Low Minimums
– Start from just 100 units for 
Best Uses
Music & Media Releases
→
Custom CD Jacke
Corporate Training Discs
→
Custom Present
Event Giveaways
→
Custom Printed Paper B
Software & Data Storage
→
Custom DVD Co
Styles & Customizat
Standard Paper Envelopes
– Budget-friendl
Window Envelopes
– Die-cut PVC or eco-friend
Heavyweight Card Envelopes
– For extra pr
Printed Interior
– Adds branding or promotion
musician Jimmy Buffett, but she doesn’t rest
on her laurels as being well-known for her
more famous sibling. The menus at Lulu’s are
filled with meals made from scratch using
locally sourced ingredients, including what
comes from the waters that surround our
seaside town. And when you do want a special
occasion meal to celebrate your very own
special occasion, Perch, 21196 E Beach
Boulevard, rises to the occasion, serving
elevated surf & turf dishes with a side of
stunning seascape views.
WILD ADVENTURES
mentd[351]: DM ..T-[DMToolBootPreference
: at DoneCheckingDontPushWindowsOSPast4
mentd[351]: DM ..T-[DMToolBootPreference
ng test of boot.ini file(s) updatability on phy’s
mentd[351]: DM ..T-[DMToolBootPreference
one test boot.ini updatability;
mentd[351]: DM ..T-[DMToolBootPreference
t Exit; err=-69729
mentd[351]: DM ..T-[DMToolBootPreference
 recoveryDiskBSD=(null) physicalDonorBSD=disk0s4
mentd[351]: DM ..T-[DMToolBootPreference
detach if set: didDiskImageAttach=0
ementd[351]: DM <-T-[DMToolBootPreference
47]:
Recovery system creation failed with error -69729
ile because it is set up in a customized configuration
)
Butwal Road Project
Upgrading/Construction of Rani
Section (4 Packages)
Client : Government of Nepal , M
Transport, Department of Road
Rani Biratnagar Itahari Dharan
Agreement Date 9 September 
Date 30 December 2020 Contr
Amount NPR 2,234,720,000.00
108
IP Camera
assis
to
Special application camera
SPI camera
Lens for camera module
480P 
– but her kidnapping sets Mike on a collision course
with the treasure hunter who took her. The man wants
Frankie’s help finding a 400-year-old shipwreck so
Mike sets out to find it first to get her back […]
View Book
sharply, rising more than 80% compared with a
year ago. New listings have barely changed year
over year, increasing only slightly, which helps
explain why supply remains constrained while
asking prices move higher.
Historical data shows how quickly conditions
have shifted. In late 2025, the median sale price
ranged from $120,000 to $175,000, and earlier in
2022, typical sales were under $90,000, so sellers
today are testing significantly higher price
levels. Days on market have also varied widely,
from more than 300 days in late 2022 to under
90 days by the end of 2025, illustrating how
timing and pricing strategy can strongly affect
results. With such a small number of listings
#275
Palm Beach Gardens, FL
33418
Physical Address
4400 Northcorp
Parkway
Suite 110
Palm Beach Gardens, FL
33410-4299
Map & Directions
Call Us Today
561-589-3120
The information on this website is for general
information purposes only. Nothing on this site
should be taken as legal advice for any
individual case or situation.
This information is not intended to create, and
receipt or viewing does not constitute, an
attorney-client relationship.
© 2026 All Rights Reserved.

========================================

**ASSIGNMENT**
After the last line, print all the entries once again, unchanged.

**EXERCISE ANSWER**
Low Minimums
– Start from just 100 units for 
Best Uses
Music & Media Releases
→
Custom CD Jacke
Corporate Training Discs
→
Custom Present
Event Giveaways
→
Custom Printed Paper B
Software & Data Storage
→
Custom DVD Co
Styles & Customizat
Standard Paper Envelopes
– Budget-friendl
Window Envelopes
– Die-cut PVC or eco-friend
Heavyweight Card Envelopes
– For extra pr
Printed Interior
– Adds branding or promotion
musician Jimmy Buffett, but she doesn’t rest
on her laurels as being well-known for her
more famous sibling. The menus at Lulu’s are
filled with meals made from scratch using
locally sourced ingredients, including what
comes from the waters that surround our
seaside town. And when you do want a special
occasion meal to celebrate your very own
special occasion, Perch, 21196 E Beach
Boulevard, rises to the occasion, serving
elevated surf & turf dishes with a side of
stunning seascape views.
WILD ADVENTURES
mentd[351]: DM ..T-[DMToolBootPreference
: at DoneCheckingDontPushWindowsOSPast4
mentd[351]: DM ..T-[DMToolBootPreference
ng test of boot.ini file(s) updatability on phy’s
mentd[351]: DM ..T-[DMToolBootPreference
one test boot.ini updatability;
mentd[351]: DM ..T-[DMToolBootPreference
t Exit; err=-69729
mentd[351]: DM ..T-[DMToolBootPreference
 recoveryDiskBSD=(null) physicalDonorBSD=disk0s4
mentd[351]: DM ..T-[DMToolBootPreference
detach if set: didDiskImageAttach=0
ementd[351]: DM <-T-[DMToolBootPreference
47]:
Recovery system creation failed with error -69729
ile because it is set up in a customized configuration
)
Butwal Road Project
Upgrading/Construction of Rani
Section (4 Packages)
Client : Government of Nepal , M
Transport, Department of Road
Rani Biratnagar Itahari Dharan
Agreement Date 9 September 
Date 30 December 2020 Contr
Amount NPR 2,234,720,000.00
108
IP Camera
assis
to
Special application camera
SPI camera
Lens for camera module
480P 
– but her kidnapping sets Mike on a collision course
with the treasure hunter who took her. The man wants
Frankie’s help finding a 400-year-old shipwreck so
Mike sets out to find it first to get her back […]
View Book
sharply, rising more than 80% compared with a
year ago. New listings have barely changed year
over year, increasing only slightly, which helps
explain why supply remains constrained while
asking prices move higher.
Historical data shows how quickly conditions
have shifted. In late 2025, the median sale price
ranged from $120,000 to $175,000, and earlier in
2022, typical sales were under $90,000, so sellers
today are testing significantly higher price
levels. Days on market have also varied widely,
from more than 300 days in late 2022 to under
90 days by the end of 2025, illustrating how
timing and pricing strategy can strongly affect
results. With such a small number of listings
#275
Palm Beach Gardens, FL
33418
Physical Address
4400 Northcorp
Parkway
Suite 110
Palm Beach Gardens, FL
33410-4299
Map & Directions
Call Us Today
561-589-3120
The information on this website is for general
information purposes only. Nothing on this site
should be taken as legal advice for any
individual case or situation.
This information is not intended to create, and
receipt or viewing does not constitute, an
attorney-client relationship.
© 2026 All Rights Reserved.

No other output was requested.